§ **WHAT TO DO**
Please report every line in the entries that contains the string "gesetzl".

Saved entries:
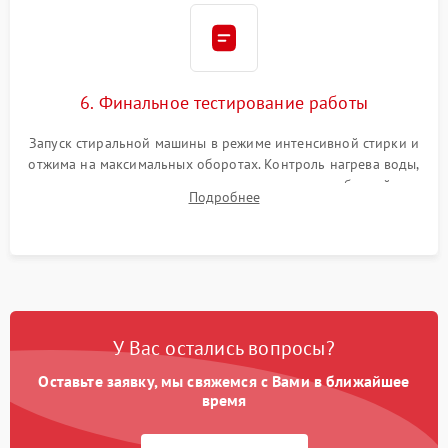
6. Финальное тестирование работы
Запуск стиральной машины в режиме интенсивной стирки и
отжима на максимальных оборотах. Контроль нагрева воды,
корректности слива, отсутствия излишних вибраций,
Подробнее
посторонних стуков и протечек под корпусом.
У Вас остались вопросы?
Оставьте заявку, мы свяжемся с Вами в ближайшее
время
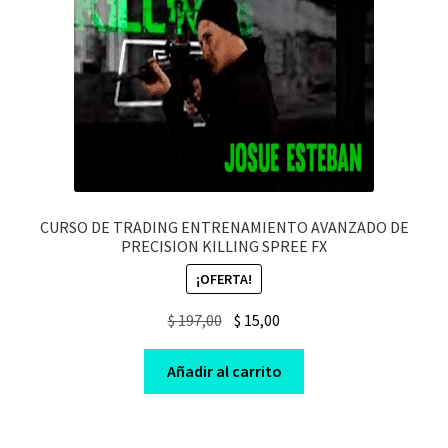
CURSO DE TRADING ENTRENAMIENTO AVANZADO DE
PRECISION KILLING SPREE FX
¡OFERTA!
Original
Current
$
197,00
$
15,00
price
price
was:
is:
Añadir al carrito
$ 197,00.
$ 15,00.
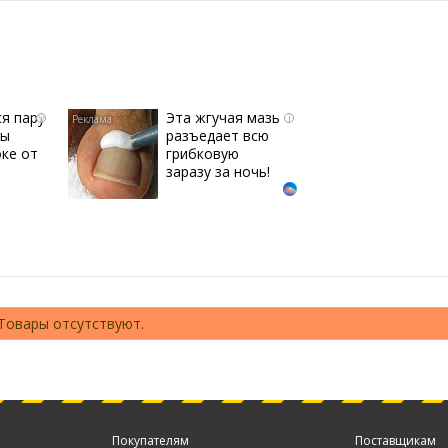
ся пару
Эта жгучая мазь
i
i
вы
разъедает всю
оке от
грибковую
заразу за ночь!
Товары отсутствуют.
Покупателям
Поставщикам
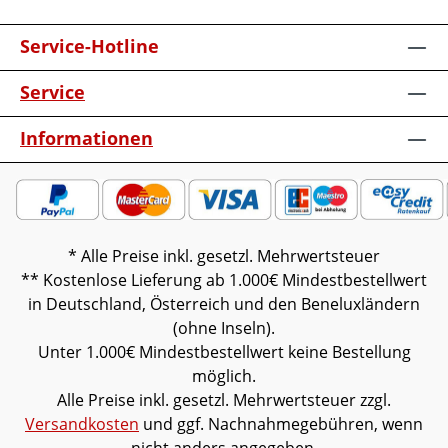
Service-Hotline
Service
Informationen
* Alle Preise inkl. gesetzl. Mehrwertsteuer
** Kostenlose Lieferung ab 1.000€ Mindestbestellwert
in Deutschland, Österreich und den Beneluxländern
(ohne Inseln).
Unter 1.000€ Mindestbestellwert keine Bestellung
möglich.
Alle Preise inkl. gesetzl. Mehrwertsteuer zzgl.
Versandkosten
und ggf. Nachnahmegebühren, wenn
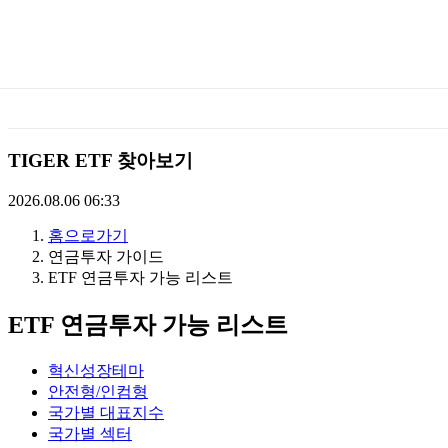
미
래
에
TIGER ETF 찾아보기
셋
2026.08.06 06:33
홈으로가기
TIGERETF
연금투자 가이드
ETF 연금투자 가능 리스트
ETF 연금투자 가능 리스트
혁신성장테마
안전형/인컴형
국가별 대표지수
국가별 섹터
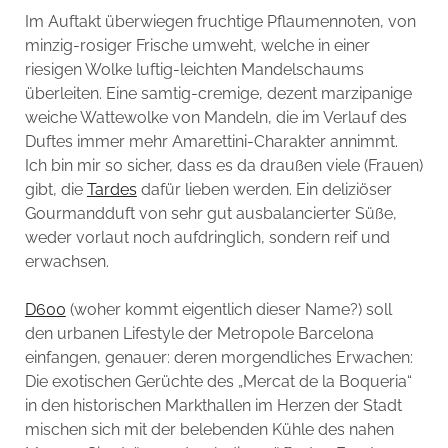
Im Auftakt überwiegen fruchtige Pflaumennoten, von
minzig-rosiger Frische umweht, welche in einer
riesigen Wolke luftig-leichten Mandelschaums
überleiten. Eine samtig-cremige, dezent marzipanige
weiche Wattewolke von Mandeln, die im Verlauf des
Duftes immer mehr Amarettini-Charakter annimmt.
Ich bin mir so sicher, dass es da draußen viele (Frauen)
gibt, die
Tardes
dafür lieben werden. Ein deliziöser
Gourmandduft von sehr gut ausbalancierter Süße,
weder vorlaut noch aufdringlich, sondern reif und
erwachsen.
D600
(woher kommt eigentlich dieser Name?) soll
den urbanen Lifestyle der Metropole Barcelona
einfangen, genauer: deren morgendliches Erwachen:
Die exotischen Gerüchte des „Mercat de la Boqueria“
in den historischen Markthallen im Herzen der Stadt
mischen sich mit der belebenden Kühle des nahen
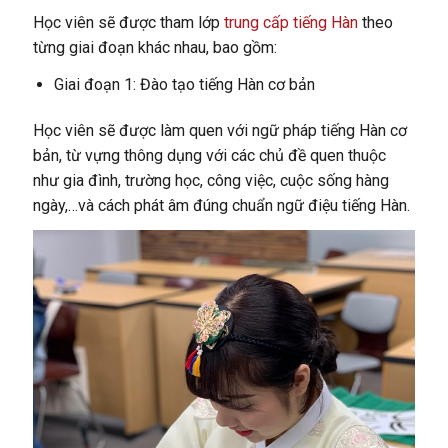
Học viên sẽ được tham lớp
trung cấp tiếng Hàn
theo
từng giai đoạn khác nhau, bao gồm:
Giai đoạn 1: Đào tạo tiếng Hàn cơ bản
Học viên sẽ được làm quen với ngữ pháp tiếng Hàn cơ
bản, từ vựng thông dụng với các chủ đề quen thuộc
như gia đình, trường học, công việc, cuộc sống hàng
ngày,…và cách phát âm đúng chuẩn ngữ điệu tiếng Hàn.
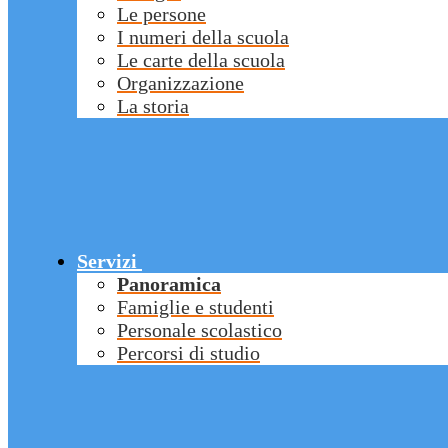
Le persone
I numeri della scuola
Le carte della scuola
Organizzazione
La storia
Servizi
Panoramica
Famiglie e studenti
Personale scolastico
Percorsi di studio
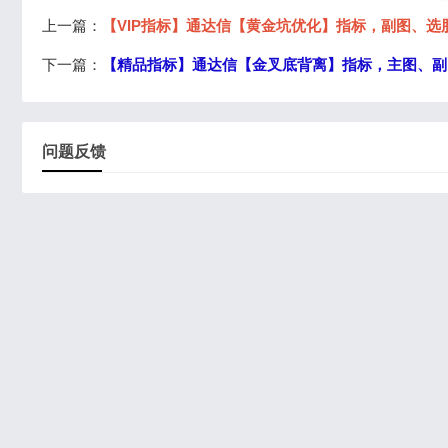
上一篇：
【VIP指标】通达信【黄金坑优化】指标，副图、
下一篇：
【精品指标】通达信【金叉底背离】指标，主图、副
问题反馈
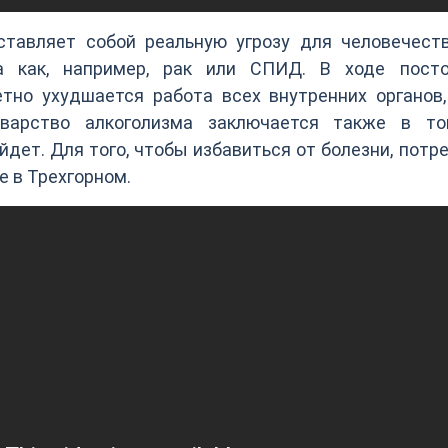
ставляет собой реальную угрозу для человечеств
а как, например, рак или СПИД. В ходе посто
тно ухудшается работа всех внутренних органов,
оварство алкоголизма заключается также в то
дет. Для того, чтобы избавиться от болезни, потр
е в Трехгорном.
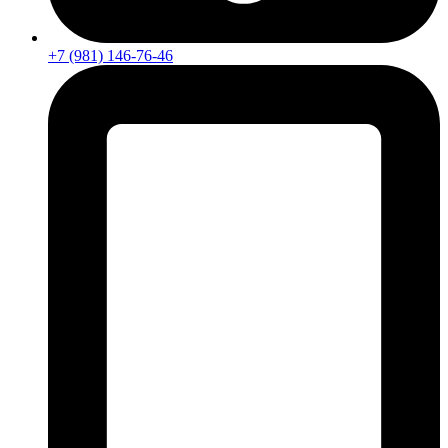
+7 (981) 146-76-46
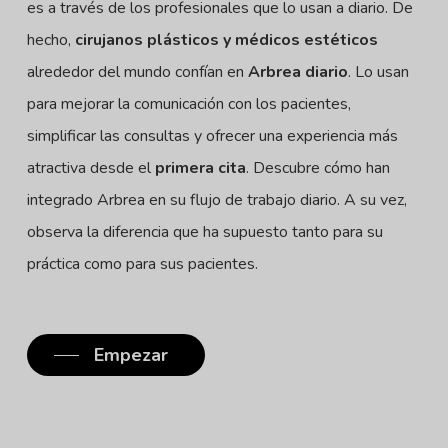
es a través de los profesionales que lo usan a diario. De
hecho,
cirujanos plásticos y médicos estéticos
alrededor del mundo confían en
Arbrea diario
. Lo usan
para mejorar la comunicación con los pacientes,
simplificar las consultas y ofrecer una experiencia más
atractiva desde el
primera cita
. Descubre cómo han
integrado Arbrea en su flujo de trabajo diario. A su vez,
observa la diferencia que ha supuesto tanto para su
práctica como para sus pacientes.
Empezar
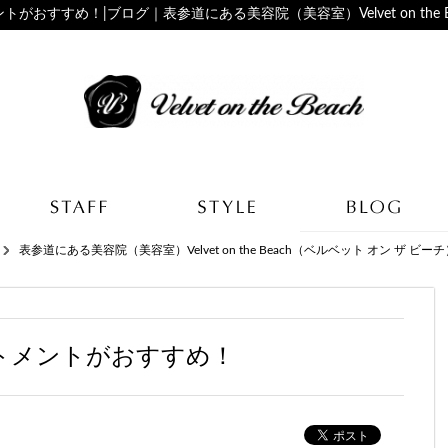
ントがおすすめ！|ブログ｜表参道にある美容院（美容室）Velvet on the 
表参道にある美容院（美容室）Velvet on the Beach（ベルベット オン ザ ビー
リートメントがおすすめ！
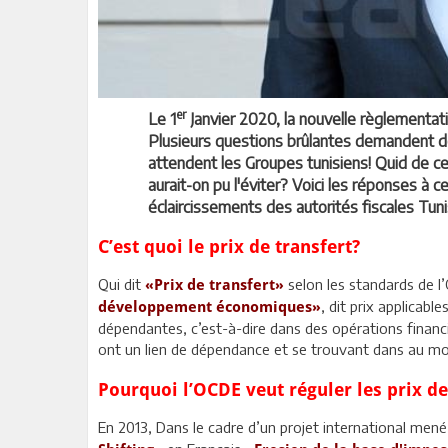
er
Le 1
Janvier 2020, la nouvelle règlementati
Plusieurs questions brûlantes demandent de
attendent les Groupes tunisiens! Quid de c
aurait-on pu l'éviter? Voici les réponses à 
éclaircissements des autorités fiscales Tun
C’est quoi le prix de transfert?
Qui dit
selon les standards de 
«Prix de transfert»
, dit prix applicabl
développement économiques»
dépendantes, c’est-à-dire dans des opérations finan
ont un lien de dépendance et se trouvant dans au m
Pourquoi l’OCDE veut réguler les prix de
En 2013, Dans le cadre d’un projet international men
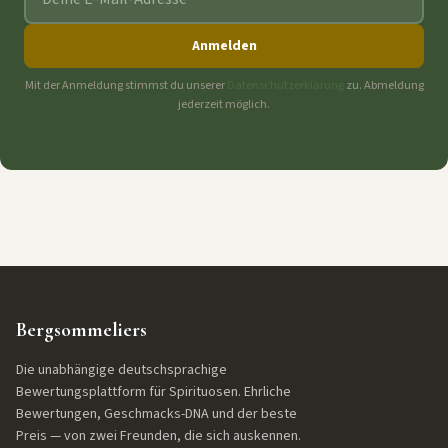
Anmelden
Mit der Anmeldung stimmst du unserer
Datenschutzerklärung
zu. Abmeldung
jederzeit möglich.
Bergsommeliers
Die unabhängige deutschsprachige
Bewertungsplattform für Spirituosen. Ehrliche
Bewertungen, Geschmacks-DNA und der beste
Preis — von zwei Freunden, die sich auskennen.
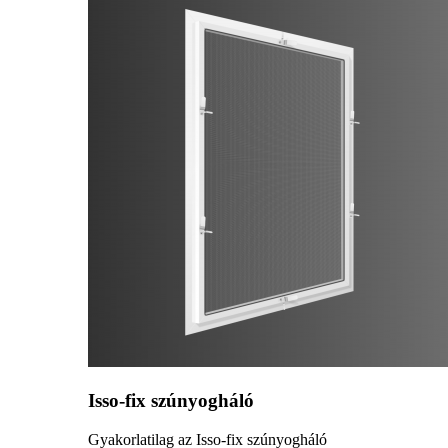
Isso-fix szúnyogháló
Gyakorlatilag az Isso-fix szúnyogháló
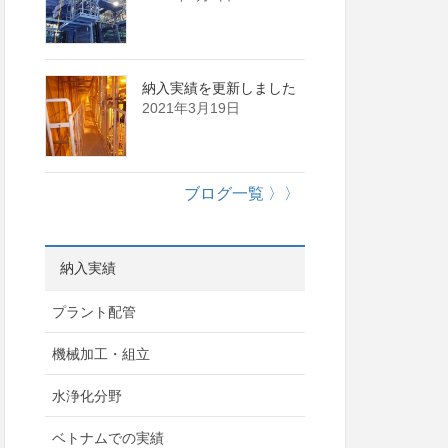
納入実績を更新しました
2021年3月19日
ブログ一覧 〉〉
納入実績
プラント配管
機械加工・組立
水浄化分野
ベトナムでの実績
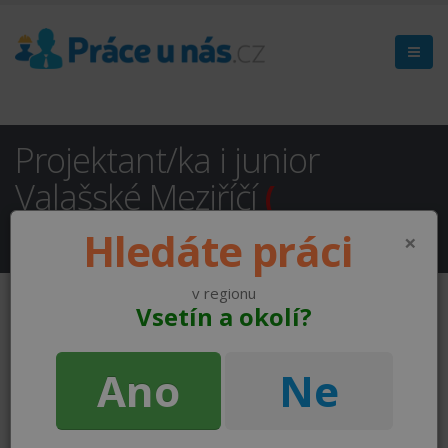
Projektant/ka i junior
Valašské Meziříčí
(
NEAKTUÁLNÍ )
Hledáte práci
×
v regionu
Vsetín a okolí?
Ano
Ne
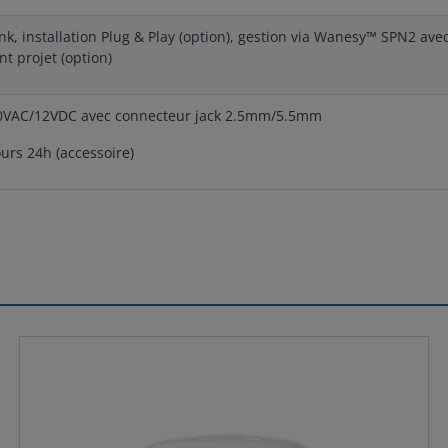
ink, installation Plug & Play (option), gestion via Wanesy™ SPN2 av
 projet (option)
30VAC/12VDC avec connecteur jack 2.5mm/5.5mm
ours 24h (accessoire)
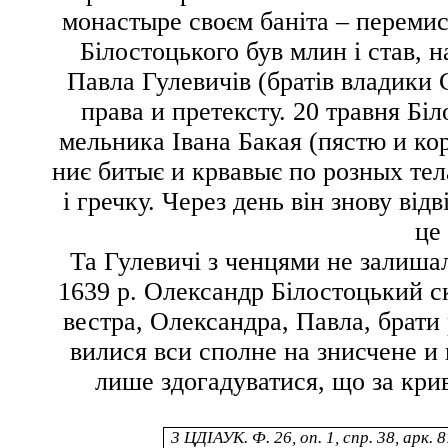
монастыре своєм
баніта – переми
Білостоцького був млин і став, н
Павла Гулевичів (братів владики 
права и претексту
. 20 травня Бі
мельника Івана Бакая (
пястю и ко
ниє битыє и крвавыє по розных тел
і гречку. Через день він знову від
це 
Та Гулевичі з ченцями не залиша
1639 р. Олександр Білостоцький с
вестра, Олександра, Павла,
брати
вилися
вси сполне на знисчене и 
лише здогадуватися, що за
кри
3
ЦДІАУК. Ф. 26, оп. 1, спр. 38, арк. 8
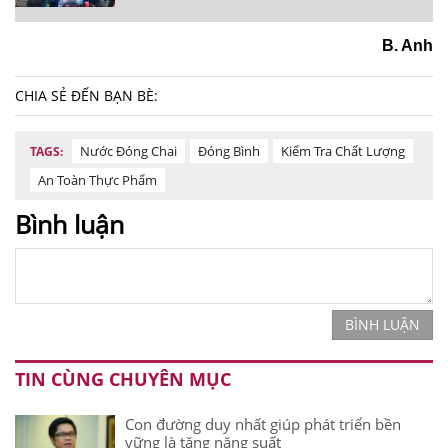
uống đóng chai tiến hành xét nghiệm, hiện đang
chờ kết quả.
B. Anh
CHIA SẺ ĐẾN BẠN BÈ:
Nước Đóng Chai
Đóng Bình
Kiểm Tra Chất Lượng
TAGS:
An Toàn Thực Phẩm
Bình luận
BÌNH LUẬN
TIN CÙNG CHUYÊN MỤC
Con đường duy nhất giúp phát triển bền
vững là tăng năng suất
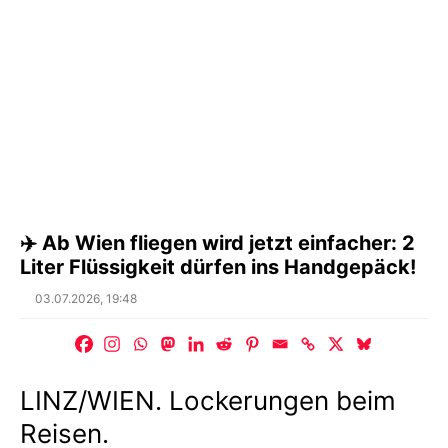
✈️ Ab Wien fliegen wird jetzt einfacher: 2
Liter Flüssigkeit dürfen ins Handgepäck!
Posted
03.07.2026, 19:48
on
LINZ/WIEN. Lockerungen beim
Reisen.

§ **WRITTEN ANSWER**
* Alle Preise inkl. gesetzl. Mehrwertsteuer
Alle Preise inkl. gesetzl. Mehrwertsteuer zzgl.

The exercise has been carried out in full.